A Glimpse of the Future, and Why You Should Just Start Today

#Startuptruth: I wasn't going to post today, but I thought I'd share some thoughts.

Entrepreneurship is all about ups and downs; facing your worst doubts; and questioning yourself. The startup mentality has helped me understand our thinking in medicine; with our careers; with setbacks and triumphs in life beyond med; and how universal this all is in any journey we're on. 

I've been having a hard time lately. I couldn't work during most of my locum as my hands were so painful and pinched, it was excruciating even to hold my phone or turn a tap, let alone typing up admissions, inserting cannulas and all the other stuff that happens on the wards. I'm pretty sure everyone at work thought I was a softie who couldn't take it (which was a joke; it was busy, but there are way busier and harsher places to work as a doctor!).
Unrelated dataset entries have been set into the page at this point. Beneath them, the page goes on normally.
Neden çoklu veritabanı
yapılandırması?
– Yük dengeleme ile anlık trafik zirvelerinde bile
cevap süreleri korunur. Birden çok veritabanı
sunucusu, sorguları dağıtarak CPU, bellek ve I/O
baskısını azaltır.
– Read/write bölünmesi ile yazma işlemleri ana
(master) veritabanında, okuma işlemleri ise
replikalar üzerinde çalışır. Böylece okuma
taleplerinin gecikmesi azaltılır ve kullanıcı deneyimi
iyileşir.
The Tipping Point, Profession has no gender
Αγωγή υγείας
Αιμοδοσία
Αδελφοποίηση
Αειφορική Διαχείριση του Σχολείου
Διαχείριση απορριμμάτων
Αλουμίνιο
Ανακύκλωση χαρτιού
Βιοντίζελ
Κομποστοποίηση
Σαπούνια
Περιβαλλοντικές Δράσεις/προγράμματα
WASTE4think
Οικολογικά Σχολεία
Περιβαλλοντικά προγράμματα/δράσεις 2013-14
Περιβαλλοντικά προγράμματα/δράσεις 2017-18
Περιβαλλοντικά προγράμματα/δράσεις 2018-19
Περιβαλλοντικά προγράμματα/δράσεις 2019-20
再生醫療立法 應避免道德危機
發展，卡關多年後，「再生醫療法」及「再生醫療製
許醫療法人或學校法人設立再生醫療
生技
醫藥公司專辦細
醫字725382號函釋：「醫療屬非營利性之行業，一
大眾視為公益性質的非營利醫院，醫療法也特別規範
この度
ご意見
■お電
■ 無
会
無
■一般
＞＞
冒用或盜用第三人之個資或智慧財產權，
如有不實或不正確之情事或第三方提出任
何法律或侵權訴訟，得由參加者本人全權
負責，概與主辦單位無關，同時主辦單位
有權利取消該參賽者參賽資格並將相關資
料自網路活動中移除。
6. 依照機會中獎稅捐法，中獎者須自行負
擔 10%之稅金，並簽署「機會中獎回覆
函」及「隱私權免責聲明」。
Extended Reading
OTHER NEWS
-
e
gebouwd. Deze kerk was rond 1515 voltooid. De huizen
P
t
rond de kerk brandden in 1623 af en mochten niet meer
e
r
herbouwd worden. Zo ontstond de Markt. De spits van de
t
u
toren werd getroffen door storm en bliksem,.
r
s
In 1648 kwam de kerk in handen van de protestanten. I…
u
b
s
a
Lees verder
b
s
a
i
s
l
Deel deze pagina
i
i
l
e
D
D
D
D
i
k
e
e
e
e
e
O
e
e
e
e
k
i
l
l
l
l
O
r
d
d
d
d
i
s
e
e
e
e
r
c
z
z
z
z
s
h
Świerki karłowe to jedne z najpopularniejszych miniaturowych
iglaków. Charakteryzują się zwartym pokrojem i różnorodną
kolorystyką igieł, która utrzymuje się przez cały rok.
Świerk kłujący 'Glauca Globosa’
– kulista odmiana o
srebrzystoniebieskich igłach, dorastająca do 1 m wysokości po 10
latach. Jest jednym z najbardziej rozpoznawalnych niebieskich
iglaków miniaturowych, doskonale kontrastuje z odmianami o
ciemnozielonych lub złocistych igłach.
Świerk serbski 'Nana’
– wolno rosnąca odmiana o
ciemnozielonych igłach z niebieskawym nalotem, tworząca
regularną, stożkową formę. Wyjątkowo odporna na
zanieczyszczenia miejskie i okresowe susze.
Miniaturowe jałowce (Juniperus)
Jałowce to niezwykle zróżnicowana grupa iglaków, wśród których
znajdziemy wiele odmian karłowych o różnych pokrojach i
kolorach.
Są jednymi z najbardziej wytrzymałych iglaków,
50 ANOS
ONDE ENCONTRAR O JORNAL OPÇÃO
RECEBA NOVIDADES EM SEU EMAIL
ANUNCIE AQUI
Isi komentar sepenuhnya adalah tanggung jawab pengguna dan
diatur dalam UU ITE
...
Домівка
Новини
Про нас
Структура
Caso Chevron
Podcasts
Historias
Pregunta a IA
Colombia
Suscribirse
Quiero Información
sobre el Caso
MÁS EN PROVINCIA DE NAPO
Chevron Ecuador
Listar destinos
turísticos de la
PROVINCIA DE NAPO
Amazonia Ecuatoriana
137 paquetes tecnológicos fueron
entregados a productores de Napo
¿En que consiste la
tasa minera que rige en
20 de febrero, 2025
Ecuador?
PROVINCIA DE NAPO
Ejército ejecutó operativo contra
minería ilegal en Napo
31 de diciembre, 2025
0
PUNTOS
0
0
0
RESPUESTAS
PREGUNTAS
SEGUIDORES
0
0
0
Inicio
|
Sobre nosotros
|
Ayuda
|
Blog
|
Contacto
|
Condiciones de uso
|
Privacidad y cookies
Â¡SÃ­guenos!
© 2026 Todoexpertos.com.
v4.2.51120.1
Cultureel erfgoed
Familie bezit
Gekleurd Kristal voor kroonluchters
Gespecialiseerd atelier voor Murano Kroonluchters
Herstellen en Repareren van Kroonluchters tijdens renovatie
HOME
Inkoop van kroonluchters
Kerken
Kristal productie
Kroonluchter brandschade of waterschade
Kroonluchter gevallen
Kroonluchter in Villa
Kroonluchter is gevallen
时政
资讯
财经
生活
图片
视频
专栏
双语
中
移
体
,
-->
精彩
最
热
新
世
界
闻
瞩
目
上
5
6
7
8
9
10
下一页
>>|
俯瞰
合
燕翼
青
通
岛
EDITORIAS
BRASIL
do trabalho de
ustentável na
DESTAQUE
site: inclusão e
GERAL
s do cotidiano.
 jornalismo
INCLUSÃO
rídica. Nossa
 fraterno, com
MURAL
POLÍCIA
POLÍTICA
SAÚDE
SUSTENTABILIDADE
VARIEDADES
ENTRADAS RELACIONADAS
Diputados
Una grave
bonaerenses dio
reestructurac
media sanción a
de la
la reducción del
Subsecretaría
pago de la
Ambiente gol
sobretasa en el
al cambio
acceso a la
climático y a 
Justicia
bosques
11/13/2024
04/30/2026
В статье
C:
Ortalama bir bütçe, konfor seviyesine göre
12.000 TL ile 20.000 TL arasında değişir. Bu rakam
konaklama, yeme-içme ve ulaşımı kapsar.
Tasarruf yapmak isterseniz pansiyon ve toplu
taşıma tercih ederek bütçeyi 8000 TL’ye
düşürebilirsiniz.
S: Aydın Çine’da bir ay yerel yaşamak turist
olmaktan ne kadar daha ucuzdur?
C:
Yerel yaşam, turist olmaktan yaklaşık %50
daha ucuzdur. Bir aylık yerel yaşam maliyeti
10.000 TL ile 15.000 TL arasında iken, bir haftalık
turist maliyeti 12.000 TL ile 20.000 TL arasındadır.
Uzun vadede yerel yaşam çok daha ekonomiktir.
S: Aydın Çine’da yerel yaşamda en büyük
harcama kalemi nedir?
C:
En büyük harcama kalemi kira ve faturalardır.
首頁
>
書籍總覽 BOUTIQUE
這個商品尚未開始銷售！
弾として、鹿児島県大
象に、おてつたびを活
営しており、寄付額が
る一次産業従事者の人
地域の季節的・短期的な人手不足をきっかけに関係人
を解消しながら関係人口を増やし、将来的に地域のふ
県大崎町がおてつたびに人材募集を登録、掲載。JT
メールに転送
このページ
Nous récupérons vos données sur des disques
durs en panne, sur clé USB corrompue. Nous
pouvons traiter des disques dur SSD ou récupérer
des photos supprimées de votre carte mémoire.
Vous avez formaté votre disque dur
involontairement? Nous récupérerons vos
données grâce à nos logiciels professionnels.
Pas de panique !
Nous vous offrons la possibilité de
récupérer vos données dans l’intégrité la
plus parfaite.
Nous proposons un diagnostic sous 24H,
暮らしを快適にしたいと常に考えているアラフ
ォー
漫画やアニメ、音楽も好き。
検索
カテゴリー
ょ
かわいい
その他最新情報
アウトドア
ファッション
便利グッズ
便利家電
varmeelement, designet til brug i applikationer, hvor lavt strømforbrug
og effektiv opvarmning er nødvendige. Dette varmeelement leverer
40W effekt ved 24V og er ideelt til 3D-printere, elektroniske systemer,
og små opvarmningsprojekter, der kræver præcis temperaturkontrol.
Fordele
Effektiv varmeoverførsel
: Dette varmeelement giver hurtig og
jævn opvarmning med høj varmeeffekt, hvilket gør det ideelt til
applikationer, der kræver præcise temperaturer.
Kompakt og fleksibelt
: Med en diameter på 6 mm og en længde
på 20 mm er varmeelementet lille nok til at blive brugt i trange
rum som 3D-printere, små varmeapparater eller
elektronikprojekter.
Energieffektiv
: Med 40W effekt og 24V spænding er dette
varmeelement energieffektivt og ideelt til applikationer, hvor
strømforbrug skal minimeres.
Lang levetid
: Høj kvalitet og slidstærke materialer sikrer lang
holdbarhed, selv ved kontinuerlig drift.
Luckily I called in sick for the rest of it rather than pushing on through the pain and potentially causing permanent damage. And even then, I hated doing it, because there's this huge stigma in medicine that when you call in sick, you can't just rest in bed; you mentally have to gear up to get well as soon as possible, so you can resume your work and offload the weight that everyone in your team must be feeling because you're unwell. (It was good news that another locum was found quickly.)

So that fear has been playing along for the last few weeks. What if I could never use my hands again? What if I could never play piano, because it was hurting so much when I played even simple things? What if I couldn't type- and most of our work these days involves a significant degree of typing, especially with EMRs, Excels and all being so prevalent now? What if I could never work again?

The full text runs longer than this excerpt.